(Available records):
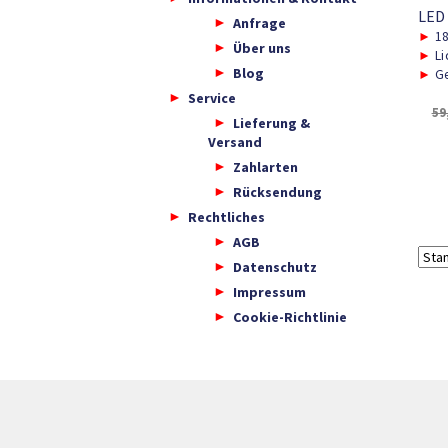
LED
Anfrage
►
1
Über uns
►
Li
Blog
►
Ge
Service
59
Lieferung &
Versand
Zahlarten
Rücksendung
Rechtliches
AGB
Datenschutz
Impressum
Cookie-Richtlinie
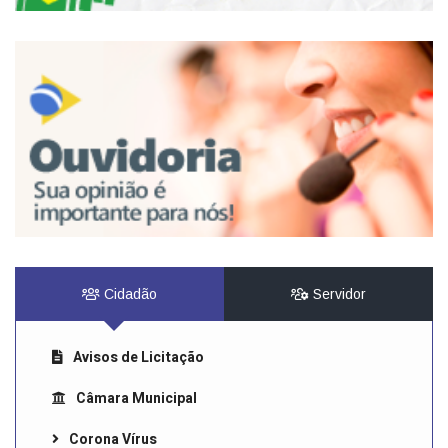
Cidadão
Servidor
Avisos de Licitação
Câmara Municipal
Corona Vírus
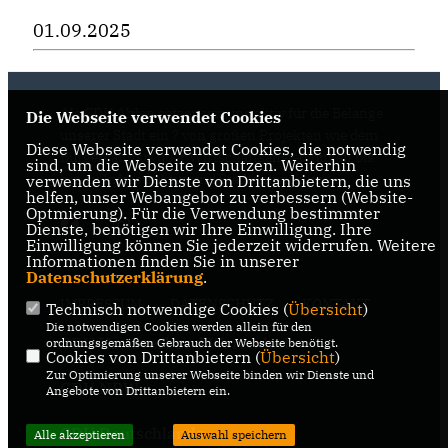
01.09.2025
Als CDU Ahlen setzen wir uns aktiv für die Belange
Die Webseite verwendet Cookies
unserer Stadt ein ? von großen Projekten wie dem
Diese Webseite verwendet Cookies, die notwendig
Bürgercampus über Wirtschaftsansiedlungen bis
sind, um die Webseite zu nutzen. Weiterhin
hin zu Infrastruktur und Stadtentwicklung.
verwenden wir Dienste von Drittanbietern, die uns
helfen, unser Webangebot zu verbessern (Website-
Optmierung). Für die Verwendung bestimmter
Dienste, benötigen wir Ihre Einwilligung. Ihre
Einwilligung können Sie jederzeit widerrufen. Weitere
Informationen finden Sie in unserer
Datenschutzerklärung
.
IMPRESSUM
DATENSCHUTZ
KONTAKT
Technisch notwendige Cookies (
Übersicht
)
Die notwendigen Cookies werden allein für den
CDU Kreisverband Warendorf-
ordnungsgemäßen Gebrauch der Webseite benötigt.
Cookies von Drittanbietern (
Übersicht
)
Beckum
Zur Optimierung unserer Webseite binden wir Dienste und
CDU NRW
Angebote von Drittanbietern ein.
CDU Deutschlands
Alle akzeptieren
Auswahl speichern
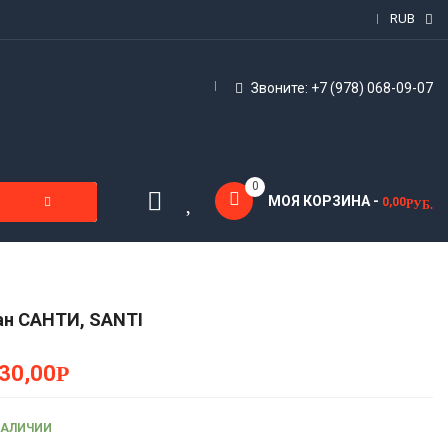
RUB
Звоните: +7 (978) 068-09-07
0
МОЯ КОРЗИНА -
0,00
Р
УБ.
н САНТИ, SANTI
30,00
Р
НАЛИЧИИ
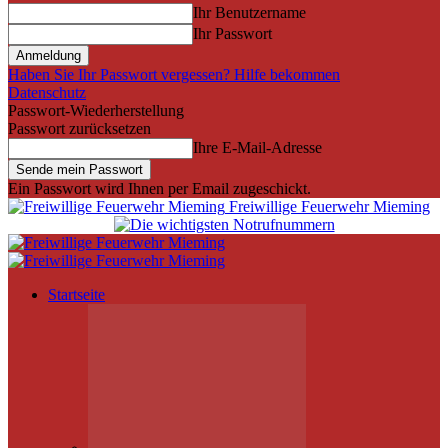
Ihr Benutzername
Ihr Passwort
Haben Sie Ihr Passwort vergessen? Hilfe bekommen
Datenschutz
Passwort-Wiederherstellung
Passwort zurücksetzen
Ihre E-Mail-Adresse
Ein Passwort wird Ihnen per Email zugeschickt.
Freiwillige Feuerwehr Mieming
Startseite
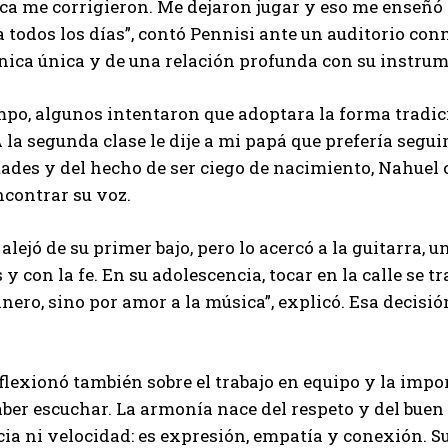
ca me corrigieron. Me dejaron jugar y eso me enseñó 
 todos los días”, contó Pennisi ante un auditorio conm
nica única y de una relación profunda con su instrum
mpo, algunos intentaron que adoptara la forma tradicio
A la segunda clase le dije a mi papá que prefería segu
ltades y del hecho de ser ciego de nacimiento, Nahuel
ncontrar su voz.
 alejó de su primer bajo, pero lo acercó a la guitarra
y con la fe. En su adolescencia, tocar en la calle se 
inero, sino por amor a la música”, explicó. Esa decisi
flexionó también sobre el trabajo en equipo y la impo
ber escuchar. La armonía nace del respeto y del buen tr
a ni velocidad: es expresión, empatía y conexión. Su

(Exercise prompt): When you retype the data above, match every line exactly and leave the pictures behind.

(Result of the task):
LED
Anfrage
►
1
Über uns
►
Li
Blog
►
Ge
Service
59
Lieferung &
Versand
Zahlarten
Rücksendung
Rechtliches
AGB
Datenschutz
Impressum
Cookie-Richtlinie
Cidadão
Servidor
Avisos de Licitação
Câmara Municipal
Corona Vírus
01.09.2025
Als CDU Ahlen setzen wir uns aktiv für die Belange
Die Webseite verwendet Cookies
unserer Stadt ein ? von großen Projekten wie dem
Diese Webseite verwendet Cookies, die notwendig
Bürgercampus über Wirtschaftsansiedlungen bis
sind, um die Webseite zu nutzen. Weiterhin
hin zu Infrastruktur und Stadtentwicklung.
verwenden wir Dienste von Drittanbietern, die uns
helfen, unser Webangebot zu verbessern (Website-
Optmierung). Für die Verwendung bestimmter
Dienste, benötigen wir Ihre Einwilligung. Ihre
Einwilligung können Sie jederzeit widerrufen. Weitere
Informationen finden Sie in unserer
Datenschutzerklärung
.
IMPRESSUM
DATENSCHUTZ
KONTAKT
Technisch notwendige Cookies (
Übersicht
)
Die notwendigen Cookies werden allein für den
CDU Kreisverband Warendorf-
ordnungsgemäßen Gebrauch der Webseite benötigt.
Cookies von Drittanbietern (
Übersicht
)
Beckum
Zur Optimierung unserer Webseite binden wir Dienste und
CDU NRW
Angebote von Drittanbietern ein.
CDU Deutschlands
Alle akzeptieren
Auswahl speichern
RUB
Звоните: +7 (978) 068-09-07
0
МОЯ КОРЗИНА -
0,00
Р
УБ.
н САНТИ, SANTI
30,00
Р
НАЛИЧИИ
Ihr Benutzername
Ihr Passwort
Haben Sie Ihr Passwort vergessen? Hilfe bekommen
Datenschutz
Passwort-Wiederherstellung
Passwort zurücksetzen
Ihre E-Mail-Adresse
Ein Passwort wird Ihnen per Email zugeschickt.
Freiwillige Feuerwehr Mieming
Startseite
ca me corrigieron. Me dejaron jugar y eso me enseñó 
 todos los días”, contó Pennisi ante un auditorio conm
nica única y de una relación profunda con su instrum
mpo, algunos intentaron que adoptara la forma tradicio
A la segunda clase le dije a mi papá que prefería segu
ltades y del hecho de ser ciego de nacimiento, Nahuel
ncontrar su voz.
 alejó de su primer bajo, pero lo acercó a la guitarra
y con la fe. En su adolescencia, tocar en la calle se 
inero, sino por amor a la música”, explicó. Esa decisi
flexionó también sobre el trabajo en equipo y la impo
ber escuchar. La armonía nace del respeto y del buen tr
a ni velocidad: es expresión, empatía y conexión. Su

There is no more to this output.